[Extracted data entries]

--------------------------------

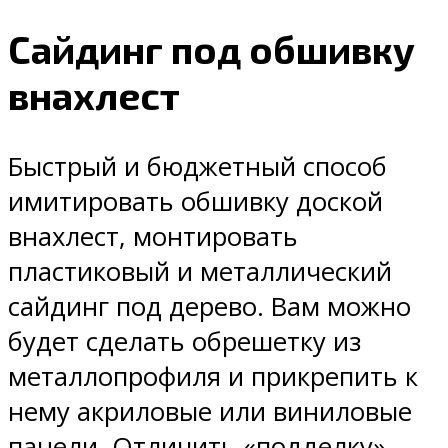
Сайдинг под обшивку
внахлест
Быстрый и бюджетный способ
имитировать обшивку доской
внахлест, монтировать
пластиковый и металлический
сайдинг под дерево. Вам можно
будет сделать обрешетку из
металлопрофиля и прикрепить к
нему акриловые или виниловые
панели. Отличить «подделку»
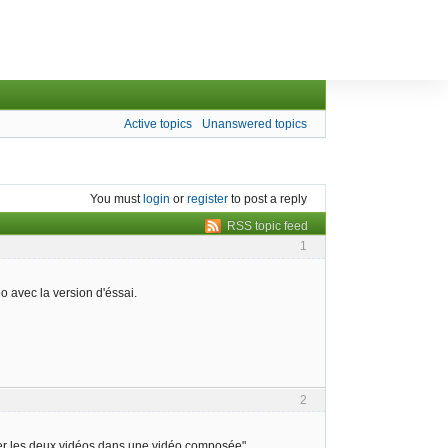
Active topics
Unanswered topics
You must
login
or
register
to post a reply
RSS topic feed
1
 avec la version d'éssai.
2
rer les deux vidéos dans une vidéo composée".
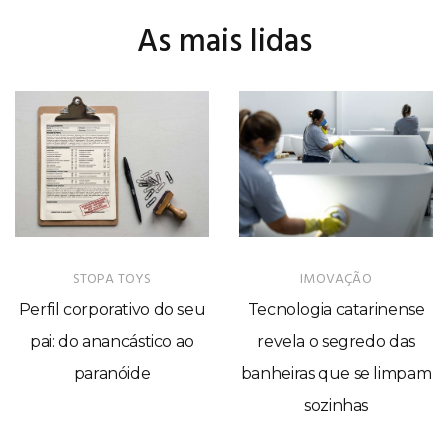
As mais lidas
STOPA TOYS
IMOVAÇÃO
Perfil corporativo do seu
Tecnologia catarinense
pai: do anancástico ao
revela o segredo das
paranóide
banheiras que se limpam
sozinhas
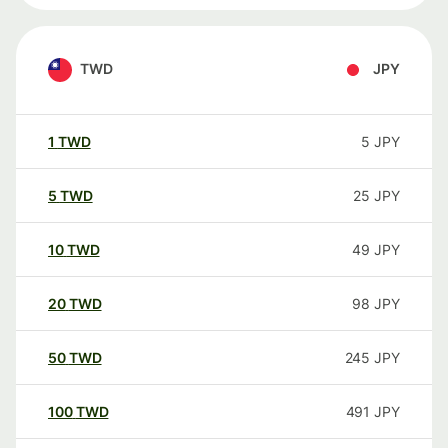
TWD
JPY
1
TWD
5
JPY
5
TWD
25
JPY
10
TWD
49
JPY
20
TWD
98
JPY
50
TWD
245
JPY
100
TWD
491
JPY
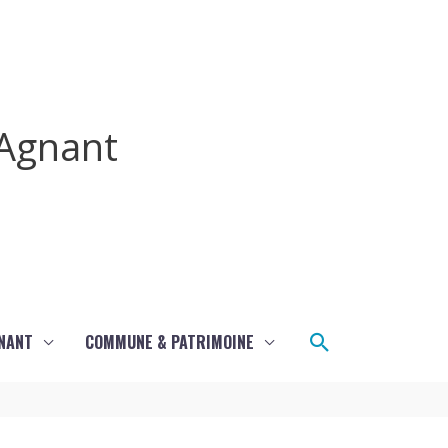
Agnant
Rechercher
GNANT
COMMUNE & PATRIMOINE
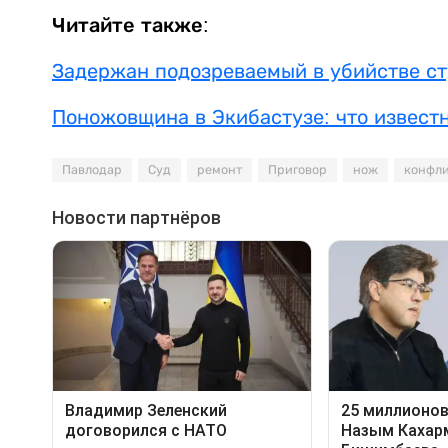
Читайте также:
Задержан подозреваемый в убийстве с
Поножовщина в Экибастузе: что извест
Павлодар
Суд
ремонт
Приговор
нож
конфл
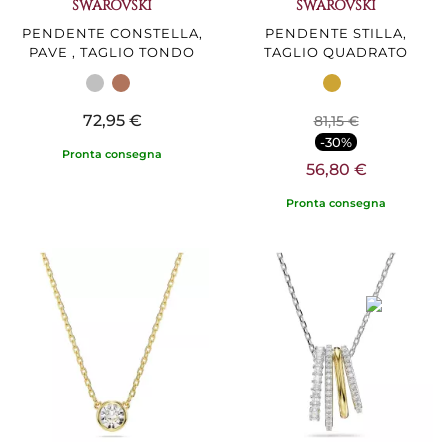
SWAROVSKI
SWAROVSKI
PENDENTE CONSTELLA,
PENDENTE STILLA,
PAVE , TAGLIO TONDO
TAGLIO QUADRATO
72,95 €
81,15 €
-30%
Pronta consegna
56,80 €
Pronta consegna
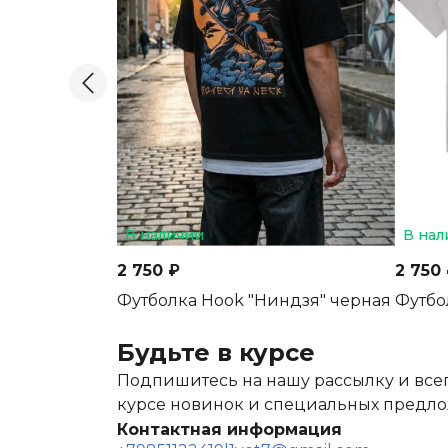
В наличии
В нал
2 750 ₽
2 750
Футболка Hook "Ниндзя" черная
Футбо
Будьте в курсе
Подпишитесь на нашу рассылку и всег
курсе новинок и специальных предл
Контактная информация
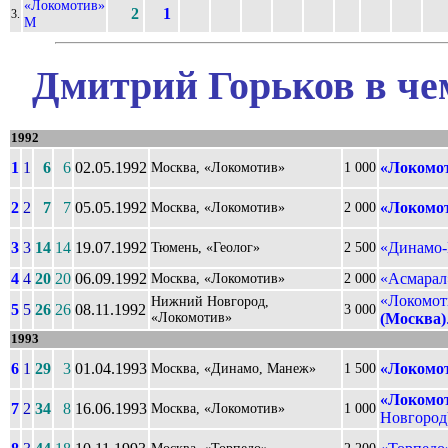
«Локомотив»
2
1
3.
М
Дмитрий Горьков в че
1992
1
1
6
6
02.05.1992
«Локомот
Москва, «Локомотив»
1 000
2
2
7
7
05.05.1992
«Локомот
Москва, «Локомотив»
2 000
3
3
14
14
19.07.1992
«Динамо-
Тюмень, «Геолог»
2 500
4
4
20
20
06.09.1992
«Асмарал
Москва, «Локомотив»
2 000
«Локомот
Нижний Новгород,
5
5
26
26
08.11.1992
3 000
«Локомотив»
(Москва)
1993
6
1
29
3
01.04.1993
«Локомот
Москва, «Динамо, Манеж»
1 500
«Локомот
7
2
34
8
16.06.1993
Москва, «Локомотив»
1 000
Новгород)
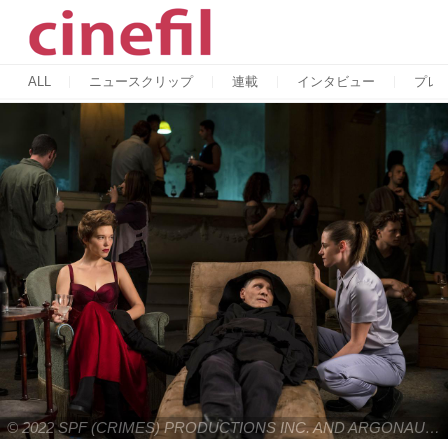
ALL
ニュースクリップ
連載
インタビュー
プレ
© 2022 SPF (CRIMES) PRODUCTIONS INC. AND ARGONAUTS CRIMES PRODUCTIONS S.A. © Serendipity Point Films 2021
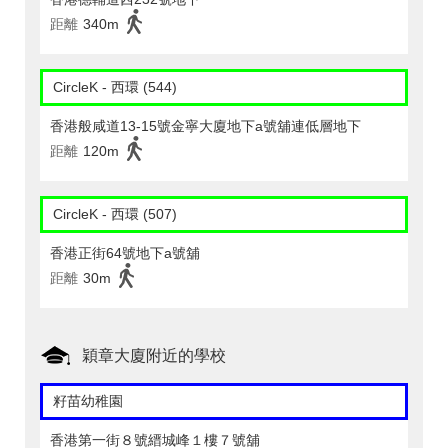
距離
340m
CircleK - 西環 (544)
香港般咸道13-15號金寧大廈地下a號舖連低層地下
距離
120m
CircleK - 西環 (507)
香港正街64號地下a號舖
距離
30m
穎章大廈附近的學校
籽苗幼稚園
香港第一街８號縉城峰１樓７號舖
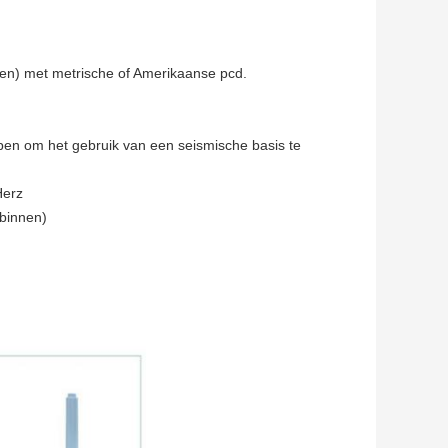
en) met metrische of Amerikaanse pcd.
pen om het gebruik van een seismische basis te
Herz
binnen)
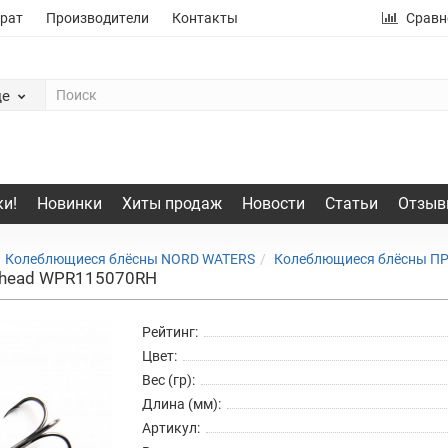
рат
Производители
Контакты
Сравн
де
и!
Новинки
Хиты продаж
Новости
Статьи
Отзыв
Колеблющиеся блёсны NORD WATERS
Колеблющиеся блёсны П
 head WPR115070RH
Рейтинг:
Цвет:
Вес (гр):
Длина (мм):
Артикул:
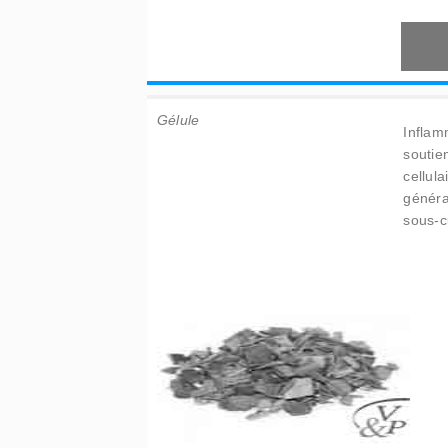
Gélule
Inflam
soutie
cellula
généra
sous-c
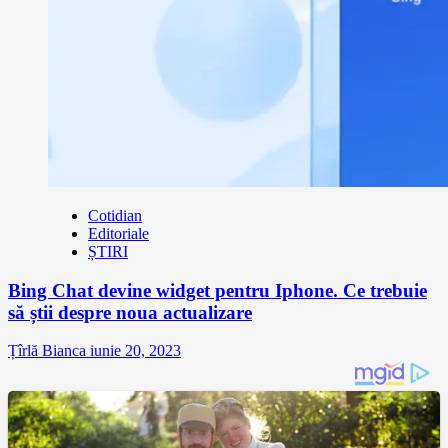
Cotidian
Editoriale
ȘTIRI
Bing Chat devine widget pentru Iphone. Ce trebuie
să știi despre noua actualizare
Țîrlă Bianca
iunie 20, 2023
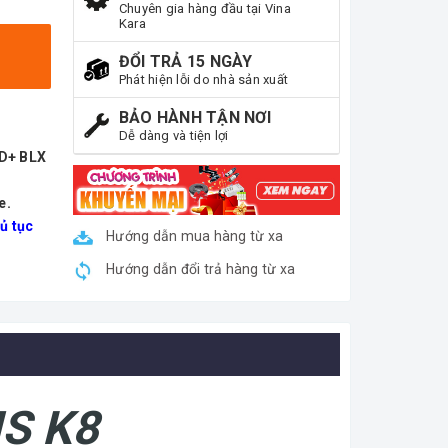
Chuyên gia hàng đầu tại Vina
Kara
ĐỔI TRẢ 15 NGÀY
Phát hiện lỗi do nhà sản xuất
BẢO HÀNH TẬN NƠI
Dễ dàng và tiện lợi
ND+ BLX
e.
ủ tục
Hướng dẫn mua hàng từ xa
Hướng dẫn đổi trả hàng từ xa
S K8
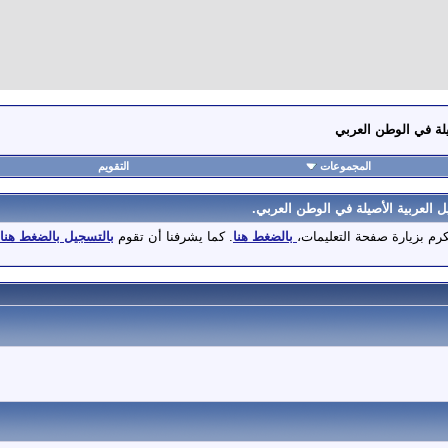
لة في الوطن العربي
المجموعات
التقويم
العربية الأصيلة في الوطن العربي.
تكرم بزيارة صفحة التعليمات،
بالضغط هنا
. كما يشرفنا أن تقوم
بالتسجيل بالضغط هنا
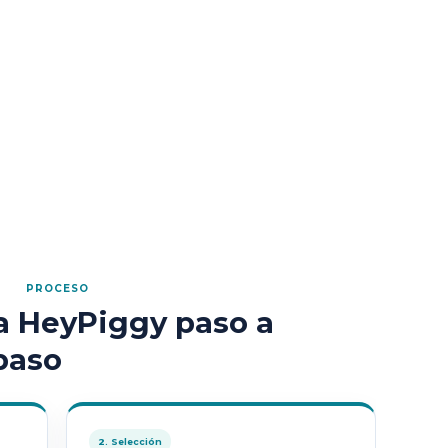
PROCESO
 HeyPiggy paso a
paso
2. Selección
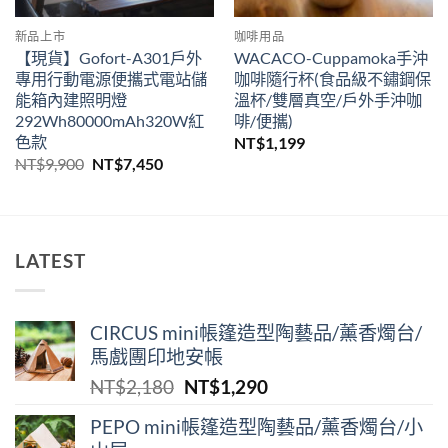
新品上市
咖啡用品
【現貨】Gofort-A301戶外
WACACO-Cuppamoka手沖
專用行動電源便攜式電站儲
咖啡隨行杯(食品級不鏽鋼保
能箱內建照明燈
溫杯/雙層真空/戶外手沖咖
292Wh80000mAh320W紅
啡/便攜)
色款
NT$
1,199
原
目
NT$
9,900
NT$
7,450
始
前
價
價
格：
格：
NT$9,900。
NT$7,450。
LATEST
CIRCUS mini帳篷造型陶藝品/薰香燭台/
馬戲團印地安帳
原
目
NT$
2,180
NT$
1,290
始
前
PEPO mini帳篷造型陶藝品/薰香燭台/小
價
價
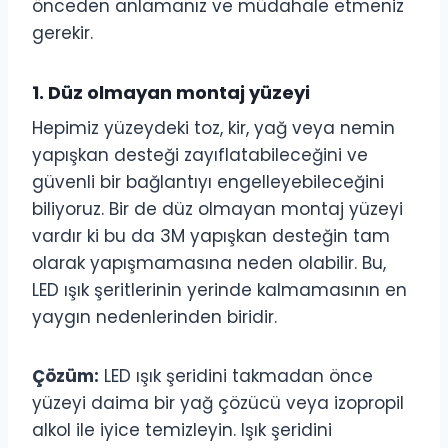
önceden anlamanız ve müdahale etmeniz
gerekir.
1. Düz olmayan montaj yüzeyi
Hepimiz yüzeydeki toz, kir, yağ veya nemin
yapışkan desteği zayıflatabileceğini ve
güvenli bir bağlantıyı engelleyebileceğini
biliyoruz. Bir de düz olmayan montaj yüzeyi
vardır ki bu da 3M yapışkan desteğin tam
olarak yapışmamasına neden olabilir. Bu,
LED ışık şeritlerinin yerinde kalmamasının en
yaygın nedenlerinden biridir.
Çözüm:
LED ışık şeridini takmadan önce
yüzeyi daima bir yağ çözücü veya izopropil
alkol ile iyice temizleyin. Işık şeridini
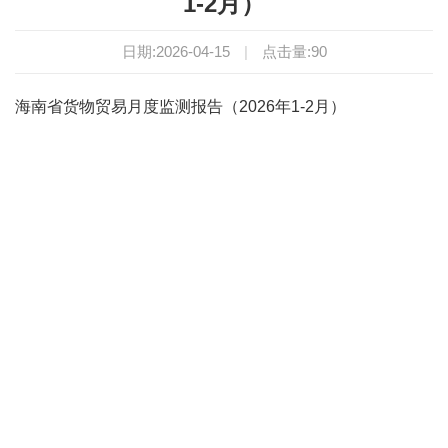
1-2月）
日期:2026-04-15
|
点击量:
90
海南省货物贸易月度监测报告（2026年1-2月）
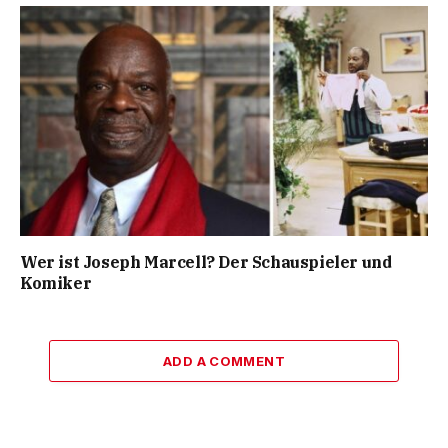
Wer ist Joseph Marcell? Der Schauspieler und
Komiker
ADD A COMMENT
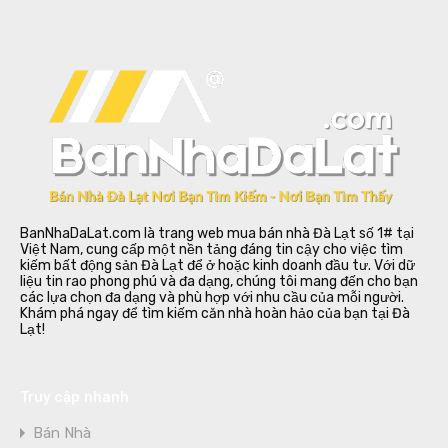
BanNhaDaLat.com là trang web mua bán nhà Đà Lạt số 1# tại
Việt Nam, cung cấp một nền tảng đáng tin cậy cho việc tìm
kiếm bất động sản Đà Lạt để ở hoặc kinh doanh đầu tư. Với dữ
liệu tin rao phong phú và đa dạng, chúng tôi mang đến cho bạn
các lựa chọn đa dạng và phù hợp với nhu cầu của mỗi người.
Khám phá ngay để tìm kiếm căn nhà hoàn hảo của bạn tại Đà
Lạt!
Truy cập nhanh
Bán Nhà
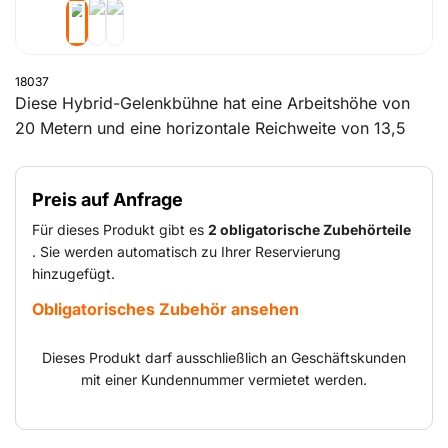
18037
Diese Hybrid-Gelenkbühne hat eine Arbeitshöhe von
20 Metern und eine horizontale Reichweite von 13,5
Metern. Die Hebebühne hat 3D-JIB und ist in der Höhe
beweglich. Durch die automatische Traktionskontrolle
Preis auf Anfrage
und die pendelnd gelagerte Vorderachse ist die
Hebebühne auch auf unebenem Untergrund
Für dieses Produkt gibt es
2 obligatorische Zubehörteile
ausgesprochen wendig.
. Sie werden automatisch zu Ihrer Reservierung
hinzugefügt.
Obligatorisches Zubehör ansehen
Dieses Produkt darf ausschließlich an Geschäftskunden
mit einer Kundennummer vermietet werden.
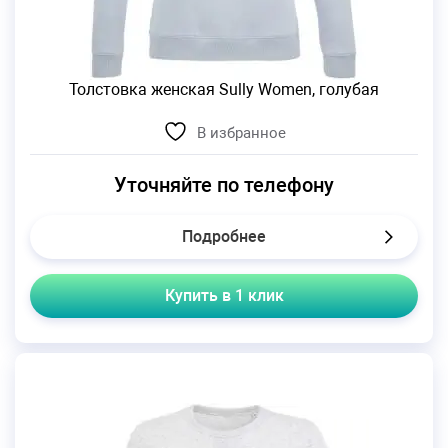
Толстовка женская Sully Women, голубая
В избранное
Уточняйте по телефону
Подробнее
Купить в 1 клик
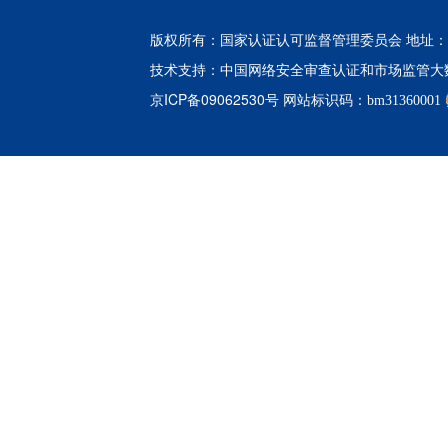
版权所有：国家认证认可监督管理委员会 地址：北
中国网络安全审查认证和市场监管大
技术支持：
京ICP备09062530号
网站标识码：bm31360001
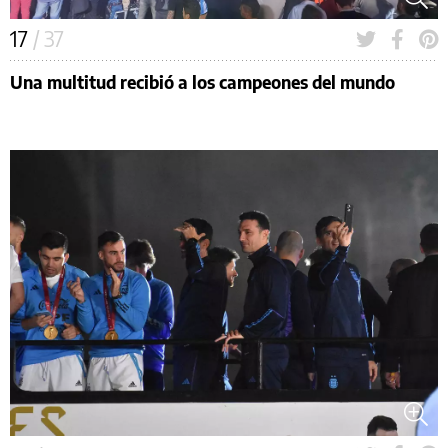
17
/ 37
Una multitud recibió a los campeones del mundo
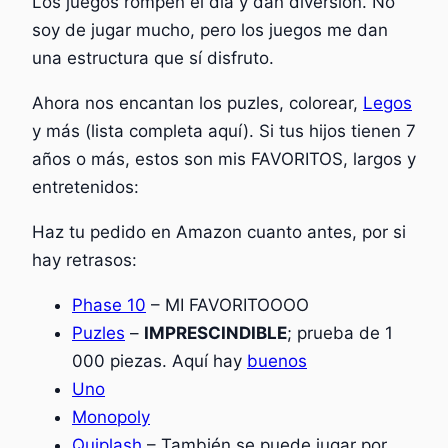
Los juegos rompen el día y dan diversión. No
soy de jugar mucho, pero los juegos me dan
una estructura que sí disfruto.
Ahora nos encantan los puzles, colorear,
Legos
y más (lista completa aquí). Si tus hijos tienen 7
años o más, estos son mis FAVORITOS, largos y
entretenidos:
Haz tu pedido en Amazon cuanto antes, por si
hay retrasos:
Phase 10
– MI FAVORITOOOO
Puzles
–
IMPRESCINDIBLE
; prueba de 1
000 piezas. Aquí hay
buenos
Uno
Monopoly
Quiplash
– También se puede jugar por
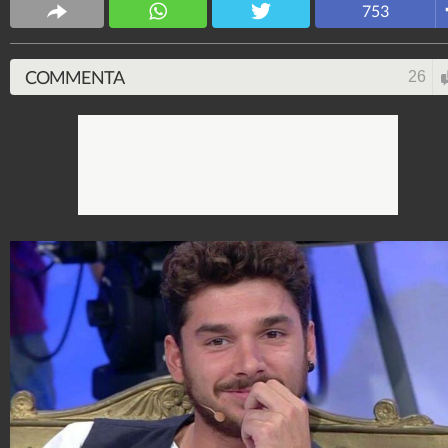
753
COMMENTA
26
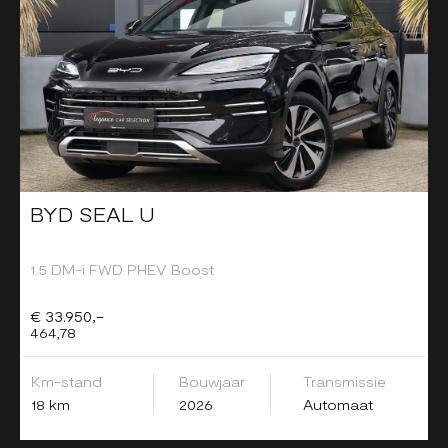
BYD SEAL U
1.5 DM-i FWD PHEV Boost
€ 33.950,-
464,78
Km-stand
Bouwjaar
Transmissie
18 km
2026
Automaat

--------------------------------

WHAT THIS TASK INVOLVES:
What is needed is the exact run of lines from the start of the data through the line with "Unanswered topics", both ends included, minus the pictures.

OUTPUT:
Сайдинг под обшивку
внахлест
Быстрый и бюджетный способ
имитировать обшивку доской
внахлест, монтировать
пластиковый и металлический
сайдинг под дерево. Вам можно
будет сделать обрешетку из
металлопрофиля и прикрепить к
нему акриловые или виниловые
панели. Отличить «подделку»
Active topics
Unanswered topics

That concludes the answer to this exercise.